[Saved entries]
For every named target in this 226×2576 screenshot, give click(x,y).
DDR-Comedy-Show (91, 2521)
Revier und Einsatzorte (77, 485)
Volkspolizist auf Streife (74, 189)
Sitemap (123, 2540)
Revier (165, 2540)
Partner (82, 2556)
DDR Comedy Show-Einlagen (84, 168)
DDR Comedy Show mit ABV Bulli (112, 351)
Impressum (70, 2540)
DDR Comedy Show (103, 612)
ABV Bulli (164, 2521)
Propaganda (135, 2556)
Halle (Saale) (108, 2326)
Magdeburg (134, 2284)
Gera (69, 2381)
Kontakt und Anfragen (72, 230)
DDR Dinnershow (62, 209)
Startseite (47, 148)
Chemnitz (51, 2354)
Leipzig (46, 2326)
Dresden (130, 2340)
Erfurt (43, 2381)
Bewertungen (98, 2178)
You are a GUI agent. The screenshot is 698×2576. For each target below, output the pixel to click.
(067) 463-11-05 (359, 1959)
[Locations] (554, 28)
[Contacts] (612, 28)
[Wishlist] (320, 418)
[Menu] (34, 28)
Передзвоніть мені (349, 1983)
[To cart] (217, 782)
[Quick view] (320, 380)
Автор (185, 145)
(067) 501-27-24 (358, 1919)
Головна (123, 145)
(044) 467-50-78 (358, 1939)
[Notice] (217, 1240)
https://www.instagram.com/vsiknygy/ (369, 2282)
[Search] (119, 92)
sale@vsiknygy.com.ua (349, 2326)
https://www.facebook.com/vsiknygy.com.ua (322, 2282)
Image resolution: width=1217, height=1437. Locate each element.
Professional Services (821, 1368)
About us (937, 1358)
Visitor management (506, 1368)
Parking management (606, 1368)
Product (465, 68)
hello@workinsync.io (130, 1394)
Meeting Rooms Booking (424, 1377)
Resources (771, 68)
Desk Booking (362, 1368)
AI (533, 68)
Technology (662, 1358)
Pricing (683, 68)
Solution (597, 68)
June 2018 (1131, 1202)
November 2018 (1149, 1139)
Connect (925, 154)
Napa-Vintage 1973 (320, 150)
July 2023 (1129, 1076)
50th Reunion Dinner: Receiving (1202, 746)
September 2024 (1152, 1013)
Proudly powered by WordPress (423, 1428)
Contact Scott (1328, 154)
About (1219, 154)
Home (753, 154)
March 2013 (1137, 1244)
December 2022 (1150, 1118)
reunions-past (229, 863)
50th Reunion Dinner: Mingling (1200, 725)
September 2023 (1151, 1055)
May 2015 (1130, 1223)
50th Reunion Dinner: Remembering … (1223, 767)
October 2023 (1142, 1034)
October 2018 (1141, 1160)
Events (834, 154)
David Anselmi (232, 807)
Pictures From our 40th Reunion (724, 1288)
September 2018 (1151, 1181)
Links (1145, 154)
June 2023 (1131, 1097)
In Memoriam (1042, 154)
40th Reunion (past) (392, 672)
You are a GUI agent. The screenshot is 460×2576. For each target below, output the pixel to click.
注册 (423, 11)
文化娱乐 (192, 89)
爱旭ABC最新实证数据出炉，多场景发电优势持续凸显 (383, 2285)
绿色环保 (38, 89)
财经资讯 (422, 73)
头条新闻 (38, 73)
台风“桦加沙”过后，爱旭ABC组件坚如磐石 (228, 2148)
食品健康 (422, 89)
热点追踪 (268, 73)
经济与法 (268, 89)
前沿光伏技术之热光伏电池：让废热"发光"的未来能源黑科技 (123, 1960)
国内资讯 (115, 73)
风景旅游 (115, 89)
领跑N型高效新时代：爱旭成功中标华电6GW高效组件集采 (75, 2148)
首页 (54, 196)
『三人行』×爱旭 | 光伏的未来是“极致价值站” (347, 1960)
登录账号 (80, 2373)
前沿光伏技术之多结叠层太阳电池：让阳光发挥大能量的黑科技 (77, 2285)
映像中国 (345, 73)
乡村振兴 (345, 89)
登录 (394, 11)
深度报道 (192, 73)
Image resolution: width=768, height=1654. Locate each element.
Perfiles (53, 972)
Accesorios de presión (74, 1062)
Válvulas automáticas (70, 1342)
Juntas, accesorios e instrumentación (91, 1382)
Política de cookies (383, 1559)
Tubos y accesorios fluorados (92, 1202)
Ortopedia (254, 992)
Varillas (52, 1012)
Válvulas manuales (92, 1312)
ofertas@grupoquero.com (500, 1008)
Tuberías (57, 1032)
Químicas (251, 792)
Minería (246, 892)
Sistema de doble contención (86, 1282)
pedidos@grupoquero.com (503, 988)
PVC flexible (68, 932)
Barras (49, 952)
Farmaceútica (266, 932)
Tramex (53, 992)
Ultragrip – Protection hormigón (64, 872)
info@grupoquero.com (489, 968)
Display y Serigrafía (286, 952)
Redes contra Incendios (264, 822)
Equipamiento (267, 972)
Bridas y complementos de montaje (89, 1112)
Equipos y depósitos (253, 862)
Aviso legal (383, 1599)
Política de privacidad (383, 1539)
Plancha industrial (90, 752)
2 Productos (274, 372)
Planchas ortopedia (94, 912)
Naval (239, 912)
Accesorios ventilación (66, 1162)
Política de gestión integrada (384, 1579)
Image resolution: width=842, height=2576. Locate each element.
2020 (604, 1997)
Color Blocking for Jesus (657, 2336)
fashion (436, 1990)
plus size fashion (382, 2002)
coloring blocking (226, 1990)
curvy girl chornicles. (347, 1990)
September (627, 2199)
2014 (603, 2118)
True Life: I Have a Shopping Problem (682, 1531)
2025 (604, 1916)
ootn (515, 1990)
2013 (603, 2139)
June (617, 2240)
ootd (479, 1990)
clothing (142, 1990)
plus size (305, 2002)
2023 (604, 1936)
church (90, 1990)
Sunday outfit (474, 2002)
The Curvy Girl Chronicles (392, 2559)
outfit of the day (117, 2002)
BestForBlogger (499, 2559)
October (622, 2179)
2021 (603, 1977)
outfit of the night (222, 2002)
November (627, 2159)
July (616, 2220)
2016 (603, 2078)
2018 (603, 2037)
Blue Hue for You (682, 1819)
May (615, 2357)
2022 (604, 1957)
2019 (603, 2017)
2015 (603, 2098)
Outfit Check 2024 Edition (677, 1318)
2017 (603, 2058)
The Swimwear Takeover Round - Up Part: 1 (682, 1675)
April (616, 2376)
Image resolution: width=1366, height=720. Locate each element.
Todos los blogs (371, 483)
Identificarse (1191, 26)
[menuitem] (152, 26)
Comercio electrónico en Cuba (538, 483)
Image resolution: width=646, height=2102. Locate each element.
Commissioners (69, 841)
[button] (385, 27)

#### [Task directions]
Copy the records above exactly.

#### [Exercise response]
For every named target in this 226×2576 screenshot, give click(x,y).
DDR-Comedy-Show (91, 2521)
Revier und Einsatzorte (77, 485)
Volkspolizist auf Streife (74, 189)
Sitemap (123, 2540)
Revier (165, 2540)
Partner (82, 2556)
DDR Comedy Show-Einlagen (84, 168)
DDR Comedy Show mit ABV Bulli (112, 351)
Impressum (70, 2540)
DDR Comedy Show (103, 612)
ABV Bulli (164, 2521)
Propaganda (135, 2556)
Halle (Saale) (108, 2326)
Magdeburg (134, 2284)
Gera (69, 2381)
Kontakt und Anfragen (72, 230)
DDR Dinnershow (62, 209)
Startseite (47, 148)
Chemnitz (51, 2354)
Leipzig (46, 2326)
Dresden (130, 2340)
Erfurt (43, 2381)
Bewertungen (98, 2178)
You are a GUI agent. The screenshot is 698×2576. For each target below, output the pixel to click.
(067) 463-11-05 (359, 1959)
[Locations] (554, 28)
[Contacts] (612, 28)
[Wishlist] (320, 418)
[Menu] (34, 28)
Передзвоніть мені (349, 1983)
[To cart] (217, 782)
[Quick view] (320, 380)
Автор (185, 145)
(067) 501-27-24 (358, 1919)
Головна (123, 145)
(044) 467-50-78 (358, 1939)
[Notice] (217, 1240)
https://www.instagram.com/vsiknygy/ (369, 2282)
[Search] (119, 92)
sale@vsiknygy.com.ua (349, 2326)
https://www.facebook.com/vsiknygy.com.ua (322, 2282)
Image resolution: width=1217, height=1437. Locate each element.
Professional Services (821, 1368)
About us (937, 1358)
Visitor management (506, 1368)
Parking management (606, 1368)
Product (465, 68)
hello@workinsync.io (130, 1394)
Meeting Rooms Booking (424, 1377)
Resources (771, 68)
Desk Booking (362, 1368)
AI (533, 68)
Technology (662, 1358)
Pricing (683, 68)
Solution (597, 68)
June 2018 (1131, 1202)
November 2018 (1149, 1139)
Connect (925, 154)
Napa-Vintage 1973 (320, 150)
July 2023 (1129, 1076)
50th Reunion Dinner: Receiving (1202, 746)
September 2024 (1152, 1013)
Proudly powered by WordPress (423, 1428)
Contact Scott (1328, 154)
About (1219, 154)
Home (753, 154)
March 2013 (1137, 1244)
December 2022 (1150, 1118)
reunions-past (229, 863)
50th Reunion Dinner: Mingling (1200, 725)
September 2023 (1151, 1055)
May 2015 (1130, 1223)
50th Reunion Dinner: Remembering … (1223, 767)
October 2023 (1142, 1034)
October 2018 (1141, 1160)
Events (834, 154)
David Anselmi (232, 807)
Pictures From our 40th Reunion (724, 1288)
September 2018 (1151, 1181)
Links (1145, 154)
June 2023 (1131, 1097)
In Memoriam (1042, 154)
40th Reunion (past) (392, 672)
You are a GUI agent. The screenshot is 460×2576. For each target below, output the pixel to click.
注册 (423, 11)
文化娱乐 (192, 89)
爱旭ABC最新实证数据出炉，多场景发电优势持续凸显 (383, 2285)
绿色环保 (38, 89)
财经资讯 (422, 73)
头条新闻 (38, 73)
台风“桦加沙”过后，爱旭ABC组件坚如磐石 (228, 2148)
食品健康 (422, 89)
热点追踪 (268, 73)
经济与法 (268, 89)
前沿光伏技术之热光伏电池：让废热"发光"的未来能源黑科技 (123, 1960)
国内资讯 (115, 73)
风景旅游 (115, 89)
领跑N型高效新时代：爱旭成功中标华电6GW高效组件集采 (75, 2148)
首页 (54, 196)
『三人行』×爱旭 | 光伏的未来是“极致价值站” (347, 1960)
登录账号 (80, 2373)
前沿光伏技术之多结叠层太阳电池：让阳光发挥大能量的黑科技 (77, 2285)
映像中国 (345, 73)
乡村振兴 (345, 89)
登录 (394, 11)
深度报道 (192, 73)
Image resolution: width=768, height=1654. Locate each element.
Perfiles (53, 972)
Accesorios de presión (74, 1062)
Válvulas automáticas (70, 1342)
Juntas, accesorios e instrumentación (91, 1382)
Política de cookies (383, 1559)
Tubos y accesorios fluorados (92, 1202)
Ortopedia (254, 992)
Varillas (52, 1012)
Válvulas manuales (92, 1312)
ofertas@grupoquero.com (500, 1008)
Tuberías (57, 1032)
Químicas (251, 792)
Minería (246, 892)
Sistema de doble contención (86, 1282)
pedidos@grupoquero.com (503, 988)
PVC flexible (68, 932)
Barras (49, 952)
Farmaceútica (266, 932)
Tramex (53, 992)
Ultragrip – Protection hormigón (64, 872)
info@grupoquero.com (489, 968)
Display y Serigrafía (286, 952)
Redes contra Incendios (264, 822)
Equipamiento (267, 972)
Bridas y complementos de montaje (89, 1112)
Equipos y depósitos (253, 862)
Aviso legal (383, 1599)
Política de privacidad (383, 1539)
Plancha industrial (90, 752)
2 Productos (274, 372)
Planchas ortopedia (94, 912)
Naval (239, 912)
Accesorios ventilación (66, 1162)
Política de gestión integrada (384, 1579)
Image resolution: width=842, height=2576. Locate each element.
2020 (604, 1997)
Color Blocking for Jesus (657, 2336)
fashion (436, 1990)
plus size fashion (382, 2002)
coloring blocking (226, 1990)
curvy girl chornicles. (347, 1990)
September (627, 2199)
2014 (603, 2118)
True Life: I Have a Shopping Problem (682, 1531)
2025 (604, 1916)
ootn (515, 1990)
2013 (603, 2139)
June (617, 2240)
ootd (479, 1990)
clothing (142, 1990)
plus size (305, 2002)
2023 (604, 1936)
church (90, 1990)
Sunday outfit (474, 2002)
The Curvy Girl Chronicles (392, 2559)
outfit of the day (117, 2002)
BestForBlogger (499, 2559)
October (622, 2179)
2021 (603, 1977)
outfit of the night (222, 2002)
November (627, 2159)
July (616, 2220)
2016 (603, 2078)
2018 (603, 2037)
Blue Hue for You (682, 1819)
May (615, 2357)
2022 (604, 1957)
2019 (603, 2017)
2015 (603, 2098)
Outfit Check 2024 Edition (677, 1318)
2017 (603, 2058)
The Swimwear Takeover Round - Up Part: 1 (682, 1675)
April (616, 2376)
Image resolution: width=1366, height=720. Locate each element.
Todos los blogs (371, 483)
Identificarse (1191, 26)
[menuitem] (152, 26)
Comercio electrónico en Cuba (538, 483)
Image resolution: width=646, height=2102. Locate each element.
Commissioners (69, 841)
[button] (385, 27)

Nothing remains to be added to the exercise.